[Page images and extracted text]
= = =

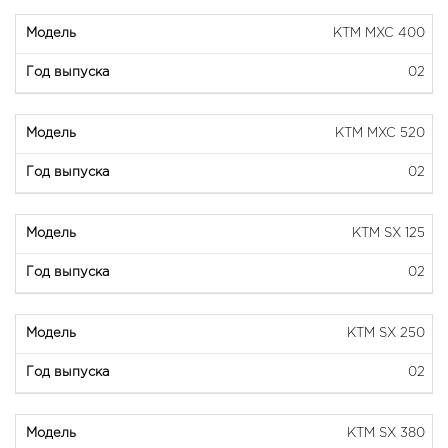
KTM MXC 400
02
KTM MXC 520
02
KTM SX 125
02
KTM SX 250
02
KTM SX 380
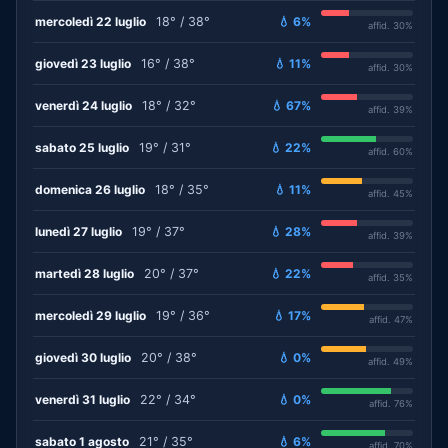
mercoledì 22 luglio
18° / 38°
💧 6%
affid. 30%
giovedì 23 luglio
16° / 38°
💧 11%
affid. 30%
venerdì 24 luglio
18° / 32°
💧 67%
affid. 39%
sabato 25 luglio
19° / 31°
💧 22%
affid. 60%
domenica 26 luglio
18° / 35°
💧 11%
affid. 45%
lunedì 27 luglio
19° / 37°
💧 28%
affid. 39%
martedì 28 luglio
20° / 37°
💧 22%
affid. 35%
mercoledì 29 luglio
19° / 36°
💧 17%
affid. 47%
giovedì 30 luglio
20° / 38°
💧 0%
affid. 49%
venerdì 31 luglio
22° / 34°
💧 0%
affid. 76%
sabato 1 agosto
21° / 35°
💧 6%
affid. 70%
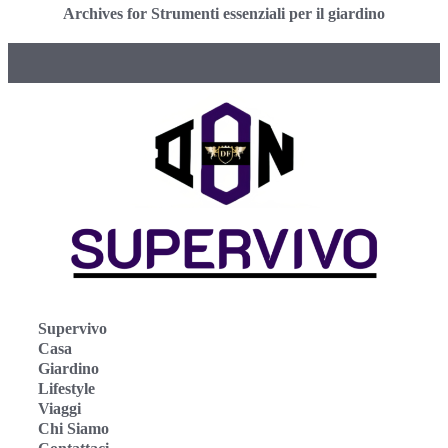
Archives for Strumenti essenziali per il giardino
Supervivo
Casa
Giardino
Lifestyle
Viaggi
Chi Siamo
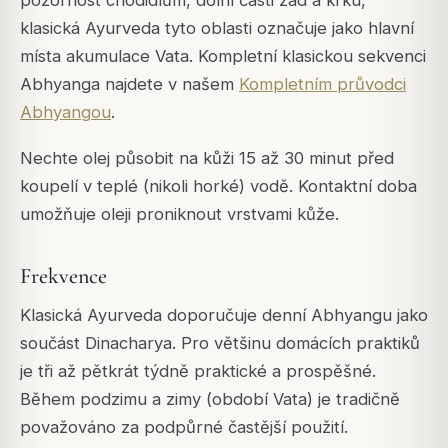
klasická Ayurveda tyto oblasti označuje jako hlavní
místa akumulace Vata. Kompletní klasickou sekvenci
Abhyanga najdete v našem
Kompletním průvodci
Abhyangou
.
Nechte olej působit na kůži 15 až 30 minut před
koupelí v teplé (nikoli horké) vodě. Kontaktní doba
umožňuje oleji proniknout vrstvami kůže.
Frekvence
Klasická Ayurveda doporučuje denní Abhyangu jako
součást Dinacharya. Pro většinu domácích praktiků
je tři až pětkrát týdně praktické a prospěšné.
Během podzimu a zimy (období Vata) je tradičně
považováno za podpůrné častější použití.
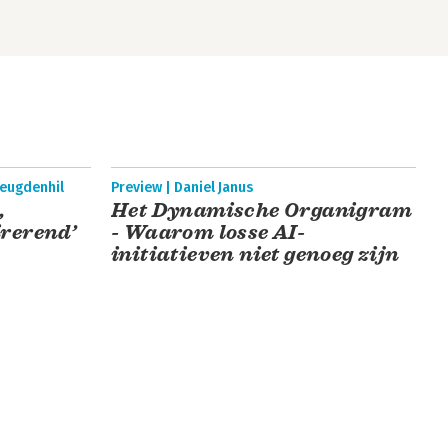
reugdenhil
Preview | Daniel Janus
,
Het Dynamische Organigram
irerend’
- Waarom losse AI-
initiatieven niet genoeg zijn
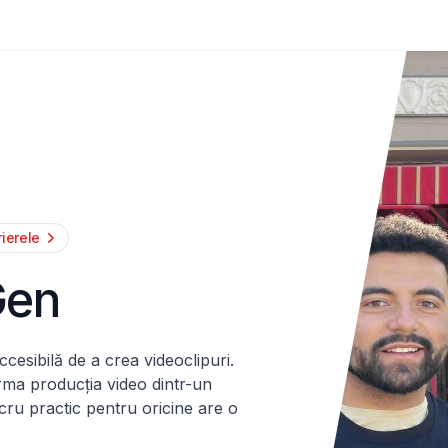
ierele
Gen
cesibilă de a crea videoclipuri.
rma producția video dintr-un
ucru practic pentru oricine are o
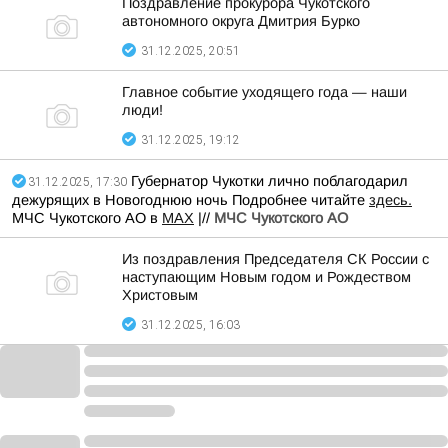
Поздравление прокурора Чукотского
автономного округа Дмитрия Бурко
31.12.2025, 20:51
Главное событие уходящего года — наши
люди!
31.12.2025, 19:12
Губернатор Чукотки лично поблагодарил
31.12.2025, 17:30
дежурящих в Новогоднюю ночь Подробнее читайте
здесь
.
МЧС Чукотского АО в
MAX
|//
МЧС Чукотского АО
Из поздравления Председателя СК России с
наступающим Новым годом и Рождеством
Христовым
31.12.2025, 16:03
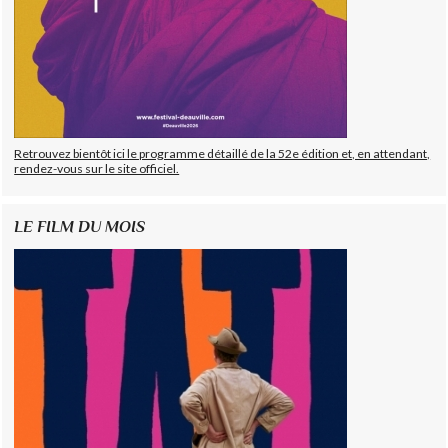
Retrouvez bientôt ici le programme détaillé de la 52e édition et, en attendant,
rendez-vous sur le site officiel.
LE FILM DU MOIS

= = =

Problem description =
The complete set of records should be written out again, pictures excluded.

Response below =
KTM MXC 400
02
KTM MXC 520
02
KTM SX 125
02
KTM SX 250
02
KTM SX 380
mercoledì 22 luglio
18° / 38°
💧 6%
affid. 30%
giovedì 23 luglio
16° / 38°
💧 11%
affid. 30%
venerdì 24 luglio
18° / 32°
💧 67%
affid. 39%
sabato 25 luglio
19° / 31°
💧 22%
affid. 60%
domenica 26 luglio
18° / 35°
💧 11%
affid. 45%
lunedì 27 luglio
19° / 37°
💧 28%
affid. 39%
martedì 28 luglio
20° / 37°
💧 22%
affid. 35%
mercoledì 29 luglio
19° / 36°
💧 17%
affid. 47%
giovedì 30 luglio
20° / 38°
💧 0%
affid. 49%
venerdì 31 luglio
22° / 34°
💧 0%
affid. 76%
sabato 1 agosto
21° / 35°
💧 6%
affid. 70%
Archives for Strumenti essenziali per il giardino
Supervivo
Casa
Giardino
Lifestyle
Viaggi
Chi Siamo
klasická Ayurveda tyto oblasti označuje jako hlavní
místa akumulace Vata. Kompletní klasickou sekvenci
Abhyanga najdete v našem
Kompletním průvodci
Abhyangou
.
Nechte olej působit na kůži 15 až 30 minut před
koupelí v teplé (nikoli horké) vodě. Kontaktní doba
umožňuje oleji proniknout vrstvami kůže.
Frekvence
Klasická Ayurveda doporučuje denní Abhyangu jako
součást Dinacharya. Pro většinu domácích praktiků
je tři až pětkrát týdně praktické a prospěšné.
Během podzimu a zimy (období Vata) je tradičně
považováno za podpůrné častější použití.
reugdenhil
Preview | Daniel Janus
,
Het Dynamische Organigram
irerend’
- Waarom losse AI-
initiatieven niet genoeg zijn
ierele
Gen
cesibilă de a crea videoclipuri.
rma producția video dintr-un
ucru practic pentru oricine are o
Поздравление прокурора Чукотского
автономного округа Дмитрия Бурко
31.12.2025, 20:51
Главное событие уходящего года — наши
люди!
31.12.2025, 19:12
Губернатор Чукотки лично поблагодарил
31.12.2025, 17:30
дежурящих в Новогоднюю ночь Подробнее читайте
здесь
.
МЧС Чукотского АО в
MAX
|//
МЧС Чукотского АО
Из поздравления Председателя СК России с
наступающим Новым годом и Рождеством
Христовым
31.12.2025, 16:03
Retrouvez bientôt ici le programme détaillé de la 52e édition et, en attendant,
rendez-vous sur le site officiel.
LE FILM DU MOIS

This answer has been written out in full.